Her ibadetin bir hakikati vardır. Zâhirî fıkıh ibadetlerin dış şekliyle uğraşır, bâtınî fıkıh yani tasavvuf da bu şekillerin içindeki hakikati bulmaya çalışır.
Allah-u Teâlâ'nın kulları üzerindeki nimetleri her an devam edip gitmektedir. İnsanoğlu yaşadığı sürece, ikram ve ihsanlar devam ettiği müddetçe, şükür ve ibadetler de devam eder.
Allah-u Teâlâ:
"Sana yakîn (ölüm) gelinceye kadar Rabb'ine ibadet et!" (Hicr: 99)
Âyet-i kerime'si ile ibadetlerin devamlı yapılmasını emir buyuruyor.
İbadetler Allah'ımız nasıl emretmiş, Resulullah -sallallahu aleyhi ve sellem- Efendimiz nasıl göstermişse öylece yapılır. Zamanın değişmesi ile ibadetler değişmez, artma ve eksilme olmaz.
Bir müslümanın üzerine dinin direği ve ibadetlerin başı olan beş vakit namaz kılmak farz olduğu gibi, bu beş vakit namazı devamlı kılmak da farzdır.
"Namazları ve orta namazı muhafaza edin, gönülden boyun eğerek Allah için namaza durun." (Bakara: 238)
Bir müslüman sahip olduğu en değerli varlığını korumak için ne kadar çok dikkat kesiliyorsa, beş vakit namazını devamlı ve eksiksiz kılmak için de ondan daha çok hassas davranması gerekir.
Beş vakit namazın muhafazası, insanı âhiret azabından koruması; zâhirî ve bâtınî huşuuna riâyet etmekle husule gelir.
Allah-u Teâlâ bu beyanı ile namazları emrettiği gibi, orta namazını da hususiyetle emir buyurmaktadır.
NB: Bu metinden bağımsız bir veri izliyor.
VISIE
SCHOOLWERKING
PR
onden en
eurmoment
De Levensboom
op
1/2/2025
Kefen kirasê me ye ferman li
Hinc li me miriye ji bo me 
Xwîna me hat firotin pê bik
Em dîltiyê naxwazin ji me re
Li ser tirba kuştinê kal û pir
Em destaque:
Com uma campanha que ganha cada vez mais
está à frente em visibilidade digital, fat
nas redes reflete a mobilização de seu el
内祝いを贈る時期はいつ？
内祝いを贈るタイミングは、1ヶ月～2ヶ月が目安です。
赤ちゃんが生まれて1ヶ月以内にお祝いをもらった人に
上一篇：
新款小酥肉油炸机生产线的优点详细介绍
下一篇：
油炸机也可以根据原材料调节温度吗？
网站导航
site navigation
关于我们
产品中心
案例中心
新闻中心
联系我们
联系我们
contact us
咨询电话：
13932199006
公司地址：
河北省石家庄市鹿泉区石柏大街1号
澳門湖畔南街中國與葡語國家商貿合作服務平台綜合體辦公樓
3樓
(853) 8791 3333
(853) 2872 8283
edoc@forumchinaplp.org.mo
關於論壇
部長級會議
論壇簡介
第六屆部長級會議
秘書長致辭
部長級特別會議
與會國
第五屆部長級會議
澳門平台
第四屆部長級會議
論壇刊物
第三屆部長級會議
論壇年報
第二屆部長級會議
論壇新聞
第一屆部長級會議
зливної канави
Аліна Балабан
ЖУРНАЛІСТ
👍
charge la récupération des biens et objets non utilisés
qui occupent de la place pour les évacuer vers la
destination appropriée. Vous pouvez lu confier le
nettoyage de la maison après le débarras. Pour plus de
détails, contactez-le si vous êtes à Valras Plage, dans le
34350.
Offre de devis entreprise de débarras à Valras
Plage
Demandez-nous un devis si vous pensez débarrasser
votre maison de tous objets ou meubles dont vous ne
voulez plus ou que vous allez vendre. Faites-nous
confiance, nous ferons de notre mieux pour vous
Resulullah -sallallahu aleyhi ve sellem- Efendimiz Hadis-i şerif'lerinde bu orta namazın "İkindi namazı" olduğunu beyan buyurmuşlardır. (Müslim)
Allah-u Teâlâ Âyet-i kerime'sinde:
"Huşu ile namaz kılan müminler ahiret azabından kurtuldular." buyuruyor. (Müminun: 1-2)
Resul-i Ekrem -sallallahu aleyhi ve sellem- Efendimiz ise Hadis-i şerif'lerinde:
"Namazında huşu olmayan kimsenin namazı kabule lâyık olamaz, vaad olunan faydası da beklenemez." buyurmuşlardır. (Münâvi)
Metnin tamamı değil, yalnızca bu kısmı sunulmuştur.